• **What to work on**
Each record below must come back exactly as written; its pictures must not.
==== Records to process
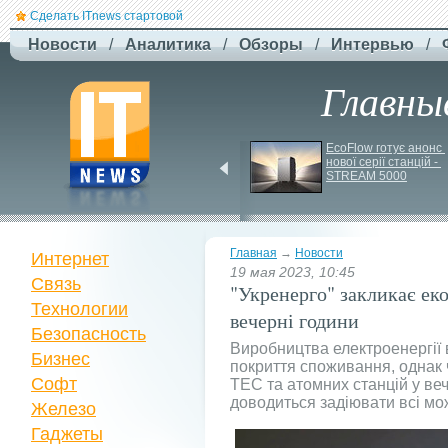
Сделать ITnews стартовой
Новости
/
Аналитика
/
Обзоры
/
Интервью
/
Главны
США збільшують 
EcoFlow готує анонс 
виробництво ракет для 
нової серії станцій - 
Patriot
STREAM 5000
Главная
→
Новости
Интернет
19 мая 2023, 10:45
Связь
"Укренерго" закликає ек
Технологии
вечерні години
Безопасность
Виробництва електроенергії в
Бизнес
покриття споживання, однак 
Софт
ТЕС та атомних станцій у веч
доводиться задіювати всі мо
Железо
Гаджеты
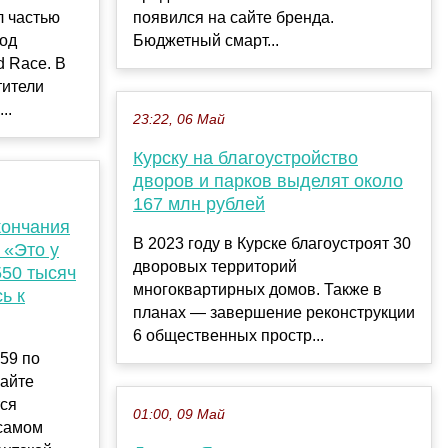
л частью
появился на сайте бренда.
под
Бюджетный смарт...
d Race. В
тители
..
23:22, 06 Май
Курску на благоустройство
дворов и парков выделят около
167 млн рублей
кончания
В 2023 году в Курске благоустроят 30
 «Это у
дворовых территорий
550 тысяч
многоквартирных домов. Также в
ь к
планах — завершение реконструкции
6 общественных простр...
:59 по
сайте
ся
01:00, 09 Май
 самом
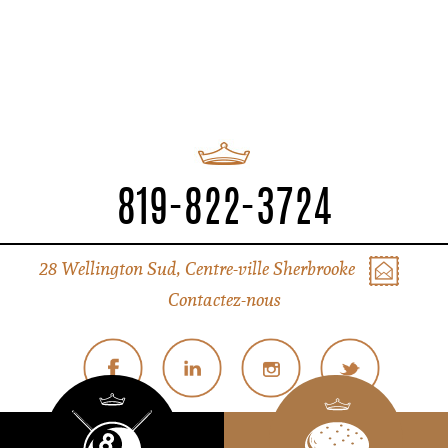
819-822-3724
28 Wellington Sud, Centre-ville Sherbrooke
Contactez-nous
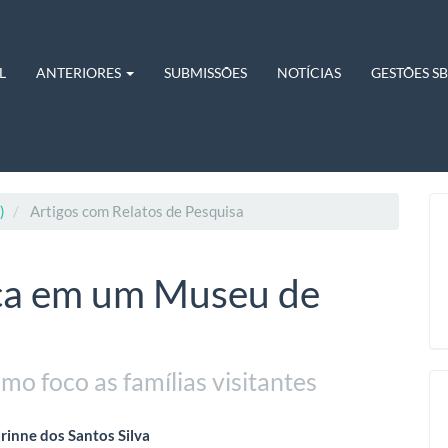
L
ANTERIORES
SUBMISSÕES
NOTÍCIAS
GESTÕES S
)
Artigos com Relatos de Pesquisa
ica em um Museu de
o foco as famílias visitantes
eúdo
rinne dos Santos Silva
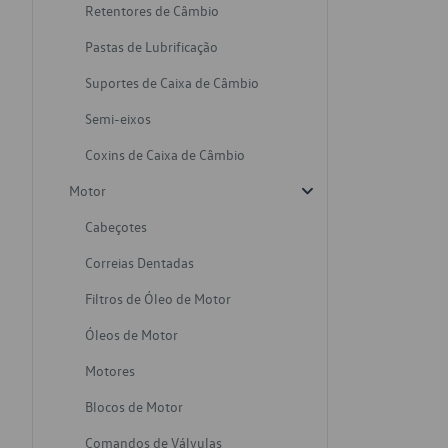
Retentores de Câmbio
Pastas de Lubrificação
Suportes de Caixa de Câmbio
Semi-eixos
Coxins de Caixa de Câmbio
Motor
Cabeçotes
Correias Dentadas
Filtros de Óleo de Motor
Óleos de Motor
Motores
Blocos de Motor
Comandos de Válvulas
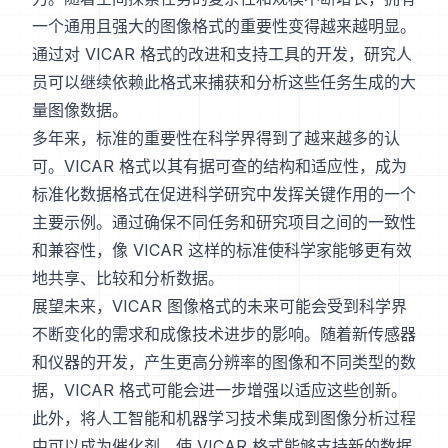
一个通用且强大的图像格式的重要性变得越来越明显。
通过对 VICAR 格式的改进和支持工具的开发，研究人
员可以继续依赖此格式来捕获和分析这些任务生成的大
量图像数据。
多年来，标准的重要性在科学界得到了越来越多的认
可。VICAR 格式以其有据可查的结构和适应性，成为
标准化数据格式在促进科学研究中发挥关键作用的一个
主要示例。通过确保不同任务和研究项目之间的一致性
和兼容性，像 VICAR 这样的标准使科学家能够更有效
地共享、比较和分析数据。
展望未来，VICAR 图像格式的未来可能会受到科学界
不断变化的需求和成像技术进步的影响。随着新传感器
和仪器的开发，产生更高分辨率的图像和不同类型的数
据，VICAR 格式可能会进一步增强以适应这些创新。
此外，将人工智能和机器学习技术集成到图像分析过程
中可以成为催化剂，使 VICAR 格式能够支持新的数据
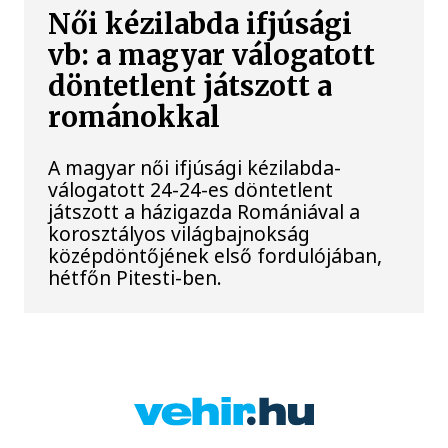
Női kézilabda ifjúsági
vb: a magyar válogatott
döntetlent játszott a
románokkal
A magyar női ifjúsági kézilabda-
válogatott 24-24-es döntetlent
játszott a házigazda Romániával a
korosztályos világbajnokság
középdöntőjének első fordulójában,
hétfőn Pitesti-ben.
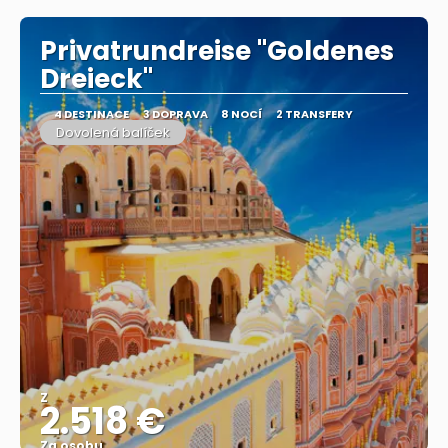
Privatrundreise "Goldenes
Dreieck"
4 DESTINACE
3 DOPRAVA
8 NOCÍ
2 TRANSFERY
Dovolená balíček
Z
2.518 €
Za osobu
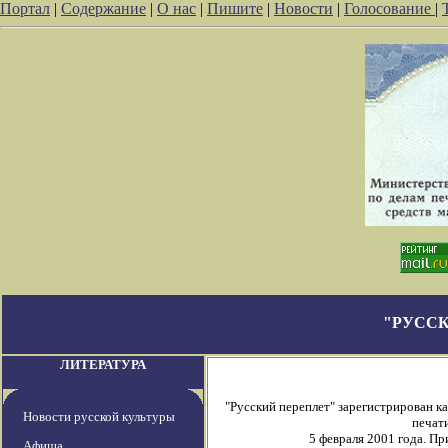
Портал
|
Содержание
|
О нас
|
Пишите
|
Новости
|
Голосование
|
"РУССК
ЛИТЕРАТУРА
"Русский переплет" зарегистрирован 
Новости русской культуры
печати
5 февраля 2001 года. П
Афиша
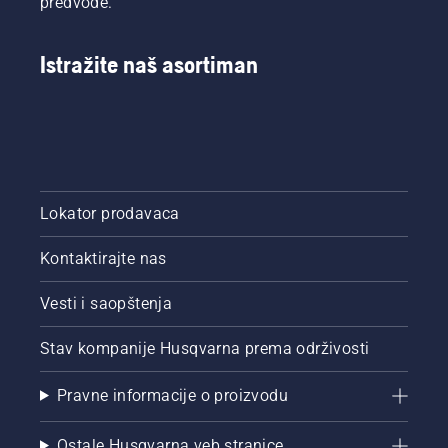
predvode.
Istražite naš asortiman
Lokator prodavaca
Kontaktirajte nas
Vesti i saopštenja
Stav kompanije Husqvarna prema održivosti
Pravne informacije o proizvodu
Ostale Husqvarna veb stranice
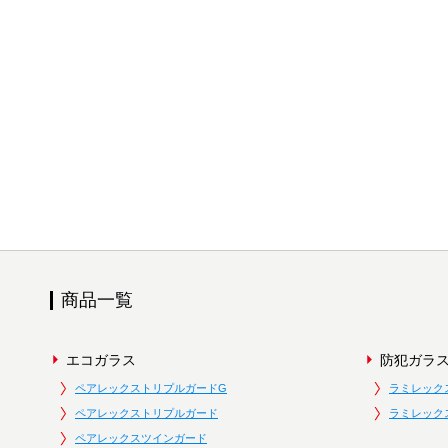
商品一覧
エコガラス
防犯ガラ
ペアレックストリプルガードG
ラミレック
ペアレックストリプルガード
ラミレック
ペアレックスツインガード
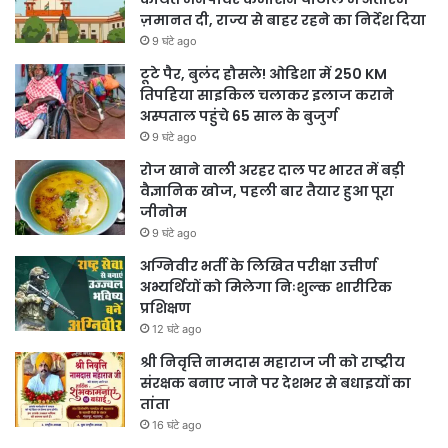
ज़मानत दी, राज्य से बाहर रहने का निर्देश दिया
9 घंटे ago
टूटे पैर, बुलंद हौसले! ओडिशा में 250 KM
तिपहिया साइकिल चलाकर इलाज कराने
अस्पताल पहुंचे 65 साल के बुजुर्ग
9 घंटे ago
रोज खाने वाली अरहर दाल पर भारत में बड़ी
वैज्ञानिक खोज, पहली बार तैयार हुआ पूरा
जीनोम
9 घंटे ago
अग्निवीर भर्ती के लिखित परीक्षा उत्तीर्ण
अभ्यर्थियों को मिलेगा निःशुल्क शारीरिक
प्रशिक्षण
12 घंटे ago
श्री निवृत्ति नामदास महाराज जी को राष्ट्रीय
संरक्षक बनाए जाने पर देशभर से बधाइयों का
तांता
16 घंटे ago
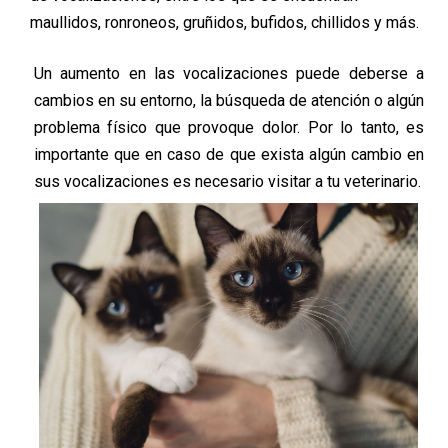
maullidos, ronroneos, gruñidos, bufidos, chillidos y más.
Un aumento en las vocalizaciones puede deberse a
cambios en su entorno, la búsqueda de atención o algún
problema físico que provoque dolor. Por lo tanto, es
importante que en caso de que exista algún cambio en
sus vocalizaciones es necesario visitar a tu veterinario.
========
• **Result of the exercise**
Сделать ITnews стартовой
Новости
/
Аналитика
/
Обзоры
/
Интервью
/
Главны
США збільшують 
EcoFlow готує анонс 
виробництво ракет для 
нової серії станцій - 
Patriot
STREAM 5000
Главная
→
Новости
Интернет
19 мая 2023, 10:45
Связь
"Укренерго" закликає ек
Технологии
вечерні години
Безопасность
Виробництва електроенергії в
Бизнес
покриття споживання, однак 
Софт
ТЕС та атомних станцій у веч
доводиться задіювати всі мо
Железо
Гаджеты
л частью
появился на сайте бренда.
под
Бюджетный смарт...
d Race. В
тители
..
23:22, 06 Май
Курску на благоустройство
дворов и парков выделят около
167 млн рублей
кончания
В 2023 году в Курске благоустроят 30
 «Это у
дворовых территорий
550 тысяч
многоквартирных домов. Также в
ь к
планах — завершение реконструкции
6 общественных простр...
:59 по
сайте
ся
01:00, 09 Май
 самом
819-822-3724
28 Wellington Sud, Centre-ville Sherbrooke
Contactez-nous
L
ANTERIORES
SUBMISSÕES
NOTÍCIAS
GESTÕES S
)
Artigos com Relatos de Pesquisa
ica em um Museu de
o foco as famílias visitantes
eúdo
rinne dos Santos Silva
Retentores de Câmbio
Pastas de Lubrificação
Suportes de Caixa de Câmbio
Semi-eixos
Coxins de Caixa de Câmbio
Motor
Cabeçotes
Correias Dentadas
Filtros de Óleo de Motor
Óleos de Motor
Motores
Blocos de Motor
Comandos de Válvulas
一个通用且强大的图像格式的重要性变得越来越明显。
通过对 VICAR 格式的改进和支持工具的开发，研究人
员可以继续依赖此格式来捕获和分析这些任务生成的大
量图像数据。
多年来，标准的重要性在科学界得到了越来越多的认
可。VICAR 格式以其有据可查的结构和适应性，成为
标准化数据格式在促进科学研究中发挥关键作用的一个
主要示例。通过确保不同任务和研究项目之间的一致性
和兼容性，像 VICAR 这样的标准使科学家能够更有效
地共享、比较和分析数据。
展望未来，VICAR 图像格式的未来可能会受到科学界
不断变化的需求和成像技术进步的影响。随着新传感器
和仪器的开发，产生更高分辨率的图像和不同类型的数
据，VICAR 格式可能会进一步增强以适应这些创新。
此外，将人工智能和机器学习技术集成到图像分析过程
中可以成为催化剂，使 VICAR 格式能够支持新的数据
Női kézilabda ifjúsági
vb: a magyar válogatott
döntetlent játszott a
románokkal
A magyar női ifjúsági kézilabda-
válogatott 24-24-es döntetlent
játszott a házigazda Romániával a
korosztályos világbajnokság
középdöntőjének első fordulójában,
hétfőn Pitesti-ben.
Privatrundreise "Goldenes
Dreieck"
4 DESTINACE
3 DOPRAVA
8 NOCÍ
2 TRANSFERY
Dovolená balíček
Z
2.518 €
Za osobu
Портал
|
Содержание
|
О нас
|
Пишите
|
Новости
|
Голосование
|
"РУССК
ЛИТЕРАТУРА
"Русский переплет" зарегистрирован 
Новости русской культуры
печати
5 февраля 2001 года. П
Афиша
predvode.
Istražite naš asortiman
Lokator prodavaca
Kontaktirajte nas
Vesti i saopštenja
Stav kompanije Husqvarna prema održivosti
Pravne informacije o proizvodu
Ostale Husqvarna veb stranice
商品一覧
エコガラス
防犯ガラ
ペアレックストリプルガードG
ラミレック
ペアレックストリプルガード
ラミレック
ペアレックスツインガード
ज़मानत दी, राज्य से बाहर रहने का निर्देश दिया
9 घंटे ago
टूटे पैर, बुलंद हौसले! ओडिशा में 250 KM
तिपहिया साइकिल चलाकर इलाज कराने
अस्पताल पहुंचे 65 साल के बुजुर्ग
9 घंटे ago
रोज खाने वाली अरहर दाल पर भारत में बड़ी
वैज्ञानिक खोज, पहली बार तैयार हुआ पूरा
जीनोम
9 घंटे ago
अग्निवीर भर्ती के लिखित परीक्षा उत्तीर्ण
अभ्यर्थियों को मिलेगा निःशुल्क शारीरिक
प्रशिक्षण
12 घंटे ago
श्री निवृत्ति नामदास महाराज जी को राष्ट्रीय
संरक्षक बनाए जाने पर देशभर से बधाइयों का
तांता
16 घंटे ago
maullidos, ronroneos, gruñidos, bufidos, chillidos y más.
Un aumento en las vocalizaciones puede deberse a
cambios en su entorno, la búsqueda de atención o algún
problema físico que provoque dolor. Por lo tanto, es
importante que en caso de que exista algún cambio en
sus vocalizaciones es necesario visitar a tu veterinario.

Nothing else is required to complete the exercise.